◆ **TASK STATEMENT**
Find the lines below that contain "forum" and tally them. Return only the total.

Dataset entries:
···
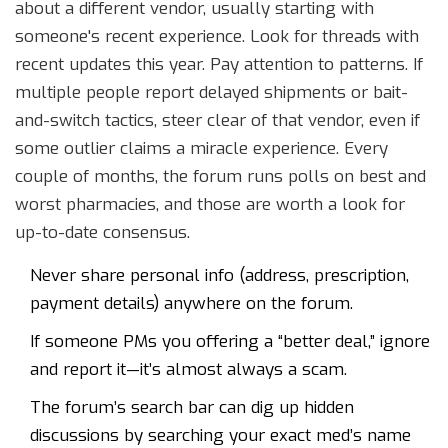
about a different vendor, usually starting with
someone's recent experience. Look for threads with
recent updates this year. Pay attention to patterns. If
multiple people report delayed shipments or bait-
and-switch tactics, steer clear of that vendor, even if
some outlier claims a miracle experience. Every
couple of months, the forum runs polls on best and
worst pharmacies, and those are worth a look for
up-to-date consensus.
Never share personal info (address, prescription,
payment details) anywhere on the forum.
If someone PMs you offering a “better deal,” ignore
and report it—it’s almost always a scam.
The forum’s search bar can dig up hidden
discussions by searching your exact med’s name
···
◆ **SOLUTION BELOW**
3